Un investissement de 2 M $ qui porte ses fruits L'entreprise Bois Le Roux de Weedon fonctionne à plein régime. L'agrandissement d'une valeur de 2 M$ a permis d'augmenter la production de bois de literie favorisant de meilleures ventes tant au Canada qu'aux États-Unis. Les 73 employés qui oeuvrent dans l'usine ont doublé le rendement depuis.
Ronald Beauchamp, directeur général chez le fabricant de cadres de sommier de Weedon, ne tarit pas d'éloges devant les succès des investissements réalisés. «Cette construction nouvelle nous propulse dans la catégorie des fabricants majeurs de ce créneau industriel», clame-t-il. Nous fournissons les manufacturiers Serta et Simmons au Canada ainsi que les Sealy et Simmons américains».
Se maintenir à un tel niveau et accroître, les ventes ne se sont pas faits tout seul, surtout dans le contexte du prix des énergies nécessaires, particulièrement le pétrole, de la faiblesse du dollar américain et de l'augmentation des taxes à l'exportation qui viennent de grimper à plus de 17 %, décision décrétée par la Cour de Londres. «Quand nous téléphonons à nos clients pour leur annoncer que nous devons augmenter nos prix à cause du contexte économique, on se fait répondre souvent que ce n'est pas leur faute, laissant entendre qu'une telle hausse serait malvenue», déclare le M. Beauchamp.
Pour contrer ces difficultés, l'entreprise mise sur le mieux-être de ses employés et la qualité de sa production. Elle comble, dans les camions, les espaces vides pour augmenter de près de 20 % le volume de la charge à expédier. Elle investit dans le développement durable et insiste pour maintenir de bonnes relations avec ses clients, particulièrement avec les Américains. Elle présente une image professionnelle qui rassure la clientèle. Bois Le Roux a entrepris des démarches pour obtenir la certification ISO 9000, version 2008. «La plus grande partie de la tarte appartient aux plus innovateurs», spécifie M. Beauchamp.
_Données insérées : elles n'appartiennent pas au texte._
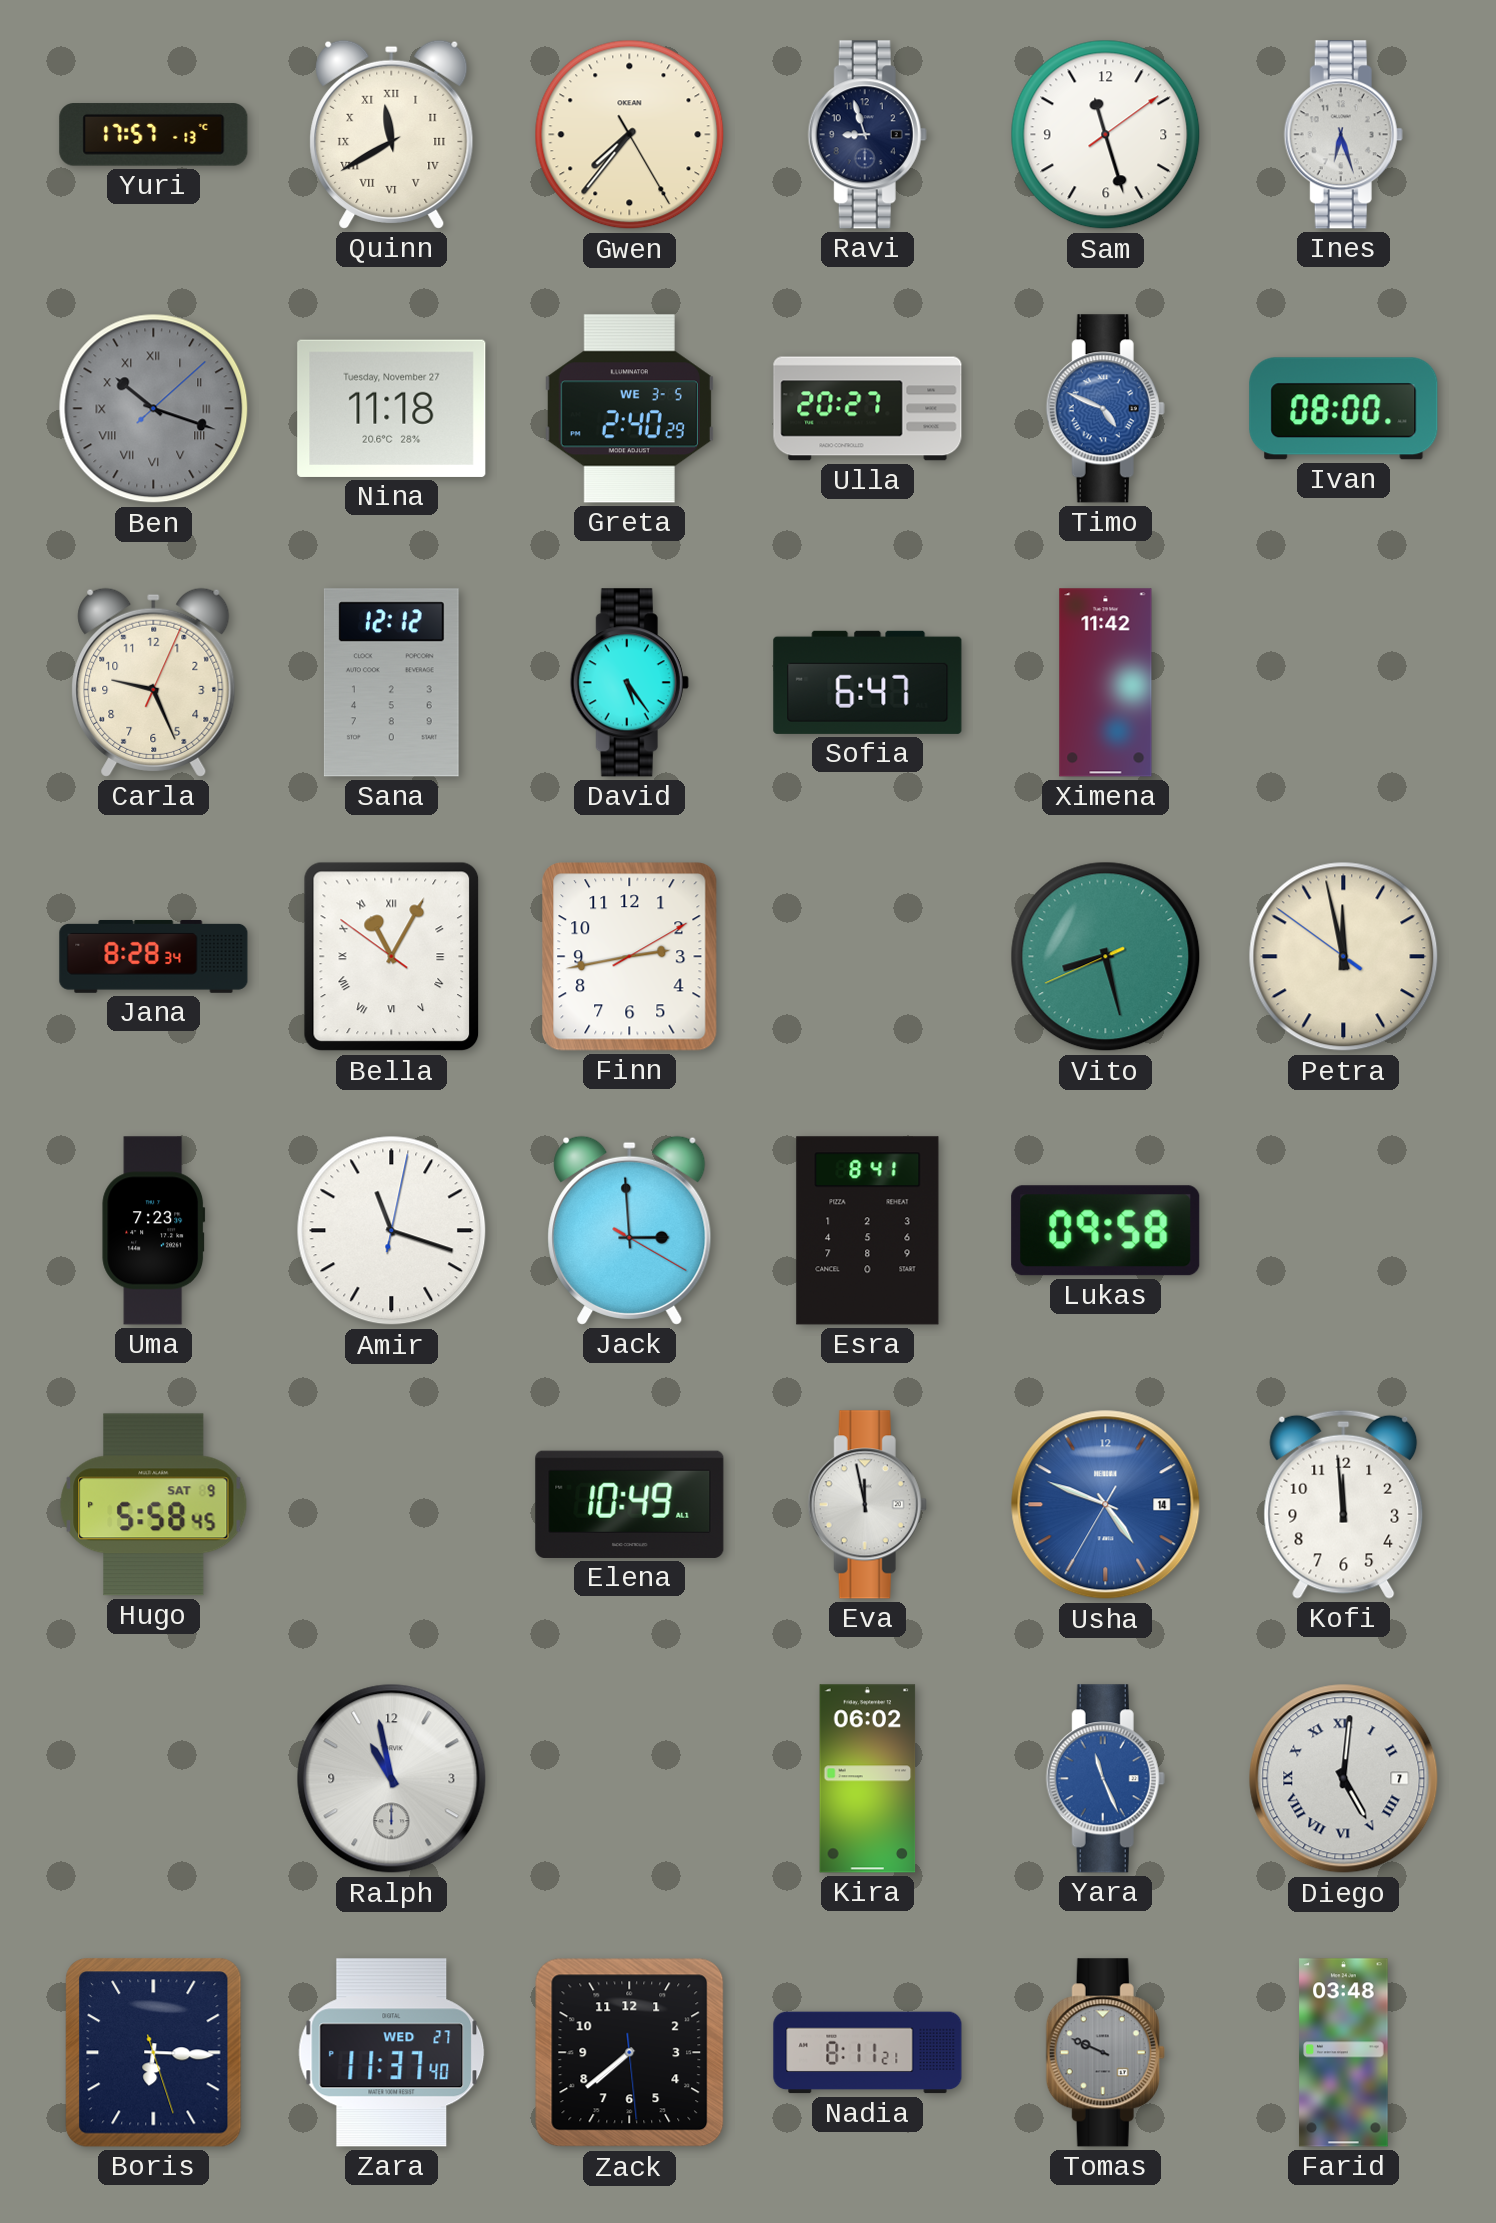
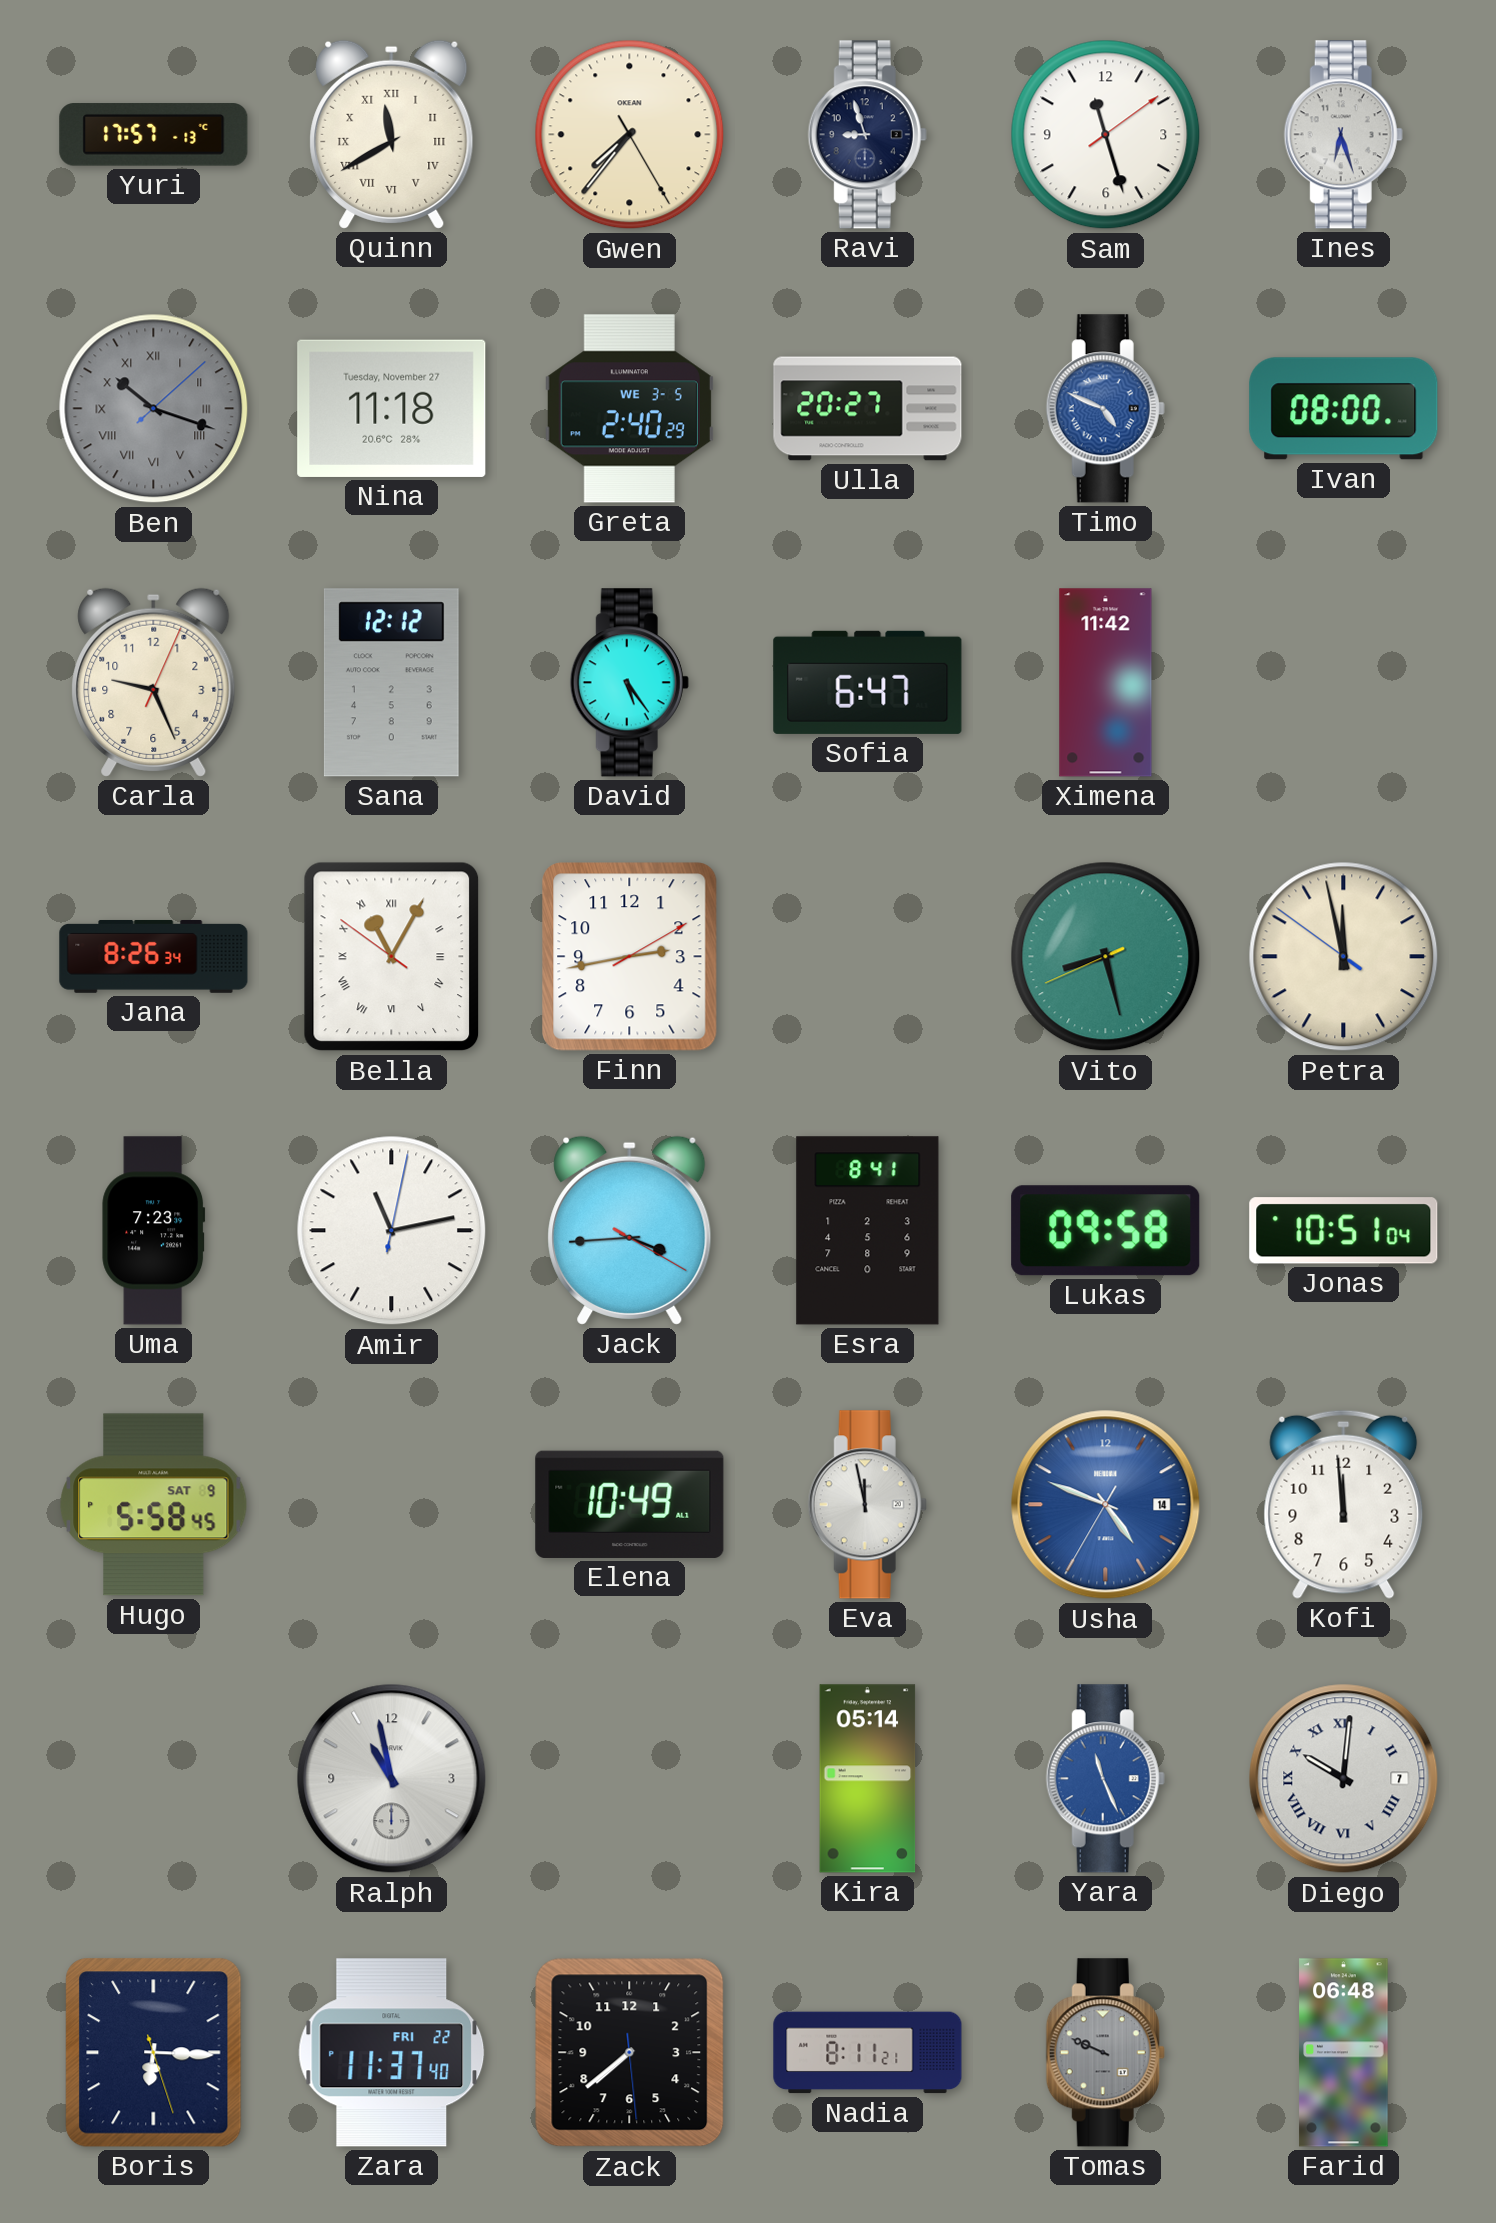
Jana: 8:28 -> 8:26
Amir: 11:18 -> 11:13
Jack: 2:59 -> 3:44
Jonas: none -> 10:51
Kira: 06:02 -> 05:14
Diego: 5:01 -> 10:01
Zara date: WED 27 -> FRI 22
Farid: 03:48 -> 06:48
Pour assurer le confort des travailleurs et améliorer la qualité de l'environnement, l'entreprise vient d'installer un système de dépoussiéreur au coût de 200 000 $. «Nous ne demandons pas à nos travailleurs de courir. Nous leur demandons d'être efficaces et constants. Nous fonctionnons selon le principe du «compagnonnage» où une personne expérimentée montre à un nouveau les gestes du métier», ajoute-t-il. L'usine en est une de «troisième transformation». Après la coupe du billot et le sciage sous forme de planches ou de madriers, les employés de Bois Le Roux façonnent ces derniers pour en faire des cadres de sommier. Ils utilisent un bois de 3e classe qui autrement ne serait pas ou peu récupéré. Découpées et assemblées, ces charpentes jouent le même rôle que des fermes de toit. Il assure une bonne assise au matelas. Tout au long du processus, les pertes sont minimes puisque même les petites pièces sont nécessaires dans l'assemblage.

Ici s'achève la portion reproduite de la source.